• What you should do
Every line of the records below from the line with "ue vous puissiez créer un" up to and including the line with "maximale (par siège) : 110" must be reproduced exactly, and no line outside that range.

• Exercise data
==*==

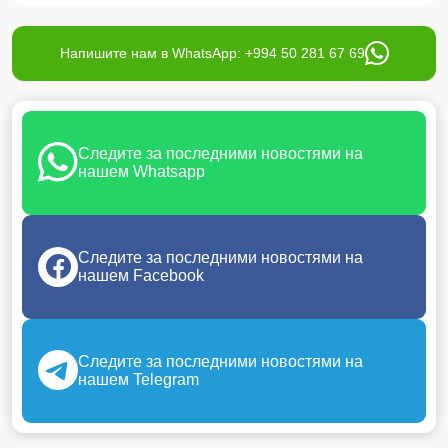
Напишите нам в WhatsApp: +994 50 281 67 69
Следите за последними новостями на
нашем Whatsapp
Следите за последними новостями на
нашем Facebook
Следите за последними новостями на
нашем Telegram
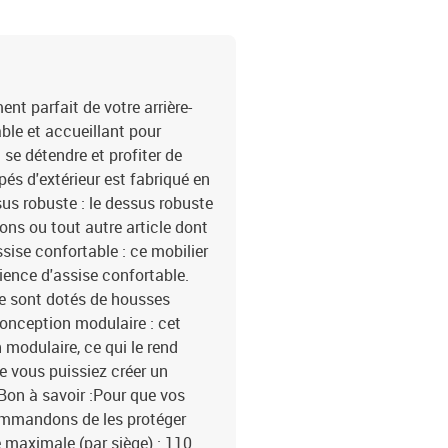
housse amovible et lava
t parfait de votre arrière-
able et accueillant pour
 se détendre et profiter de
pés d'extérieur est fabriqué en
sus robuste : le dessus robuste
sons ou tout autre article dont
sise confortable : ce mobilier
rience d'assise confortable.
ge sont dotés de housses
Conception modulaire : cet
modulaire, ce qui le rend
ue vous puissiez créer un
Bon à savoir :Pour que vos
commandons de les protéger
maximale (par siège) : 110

==*==

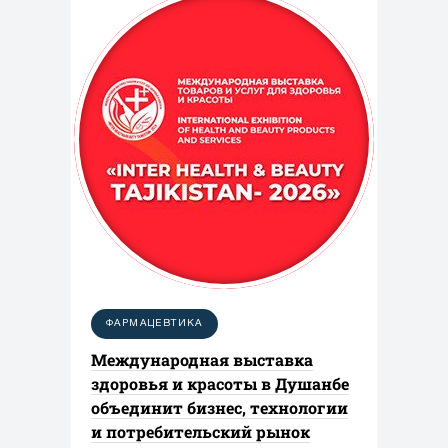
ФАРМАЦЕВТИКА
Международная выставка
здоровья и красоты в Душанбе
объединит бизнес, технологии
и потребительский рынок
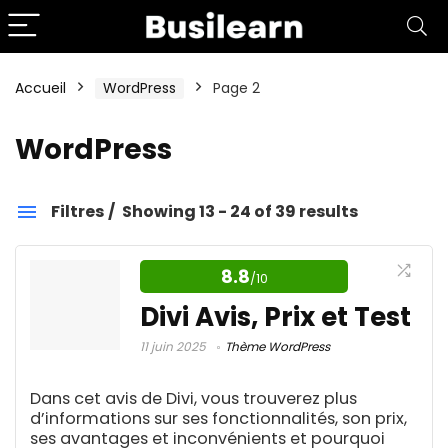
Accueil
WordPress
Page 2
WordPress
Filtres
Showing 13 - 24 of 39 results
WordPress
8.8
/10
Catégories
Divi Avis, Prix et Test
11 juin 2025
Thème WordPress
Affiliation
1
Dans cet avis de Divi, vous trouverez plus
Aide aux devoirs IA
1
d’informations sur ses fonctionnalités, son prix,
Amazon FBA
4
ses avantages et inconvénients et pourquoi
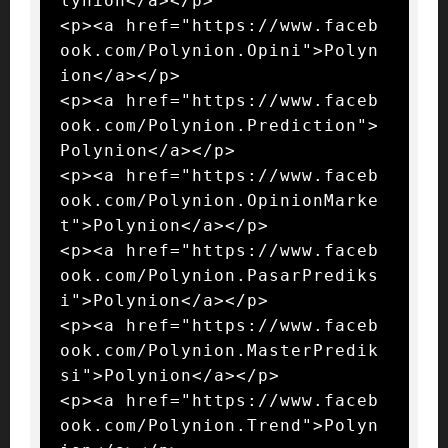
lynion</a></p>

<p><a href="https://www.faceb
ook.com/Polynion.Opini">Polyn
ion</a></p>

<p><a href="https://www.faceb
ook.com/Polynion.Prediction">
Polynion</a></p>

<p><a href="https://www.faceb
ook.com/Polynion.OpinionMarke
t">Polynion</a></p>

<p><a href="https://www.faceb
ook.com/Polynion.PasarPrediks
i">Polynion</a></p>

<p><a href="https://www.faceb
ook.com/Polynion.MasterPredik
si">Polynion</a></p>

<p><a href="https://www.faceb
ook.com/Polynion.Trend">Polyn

==*==

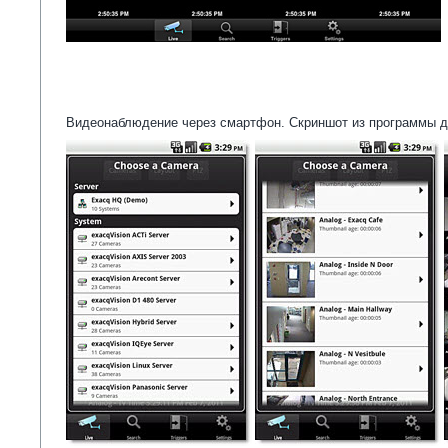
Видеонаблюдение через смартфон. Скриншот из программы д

==*==

• Answer for the task
ue vous puissiez créer un
Bon à savoir :Pour que vos
commandons de les protéger
maximale (par siège) : 110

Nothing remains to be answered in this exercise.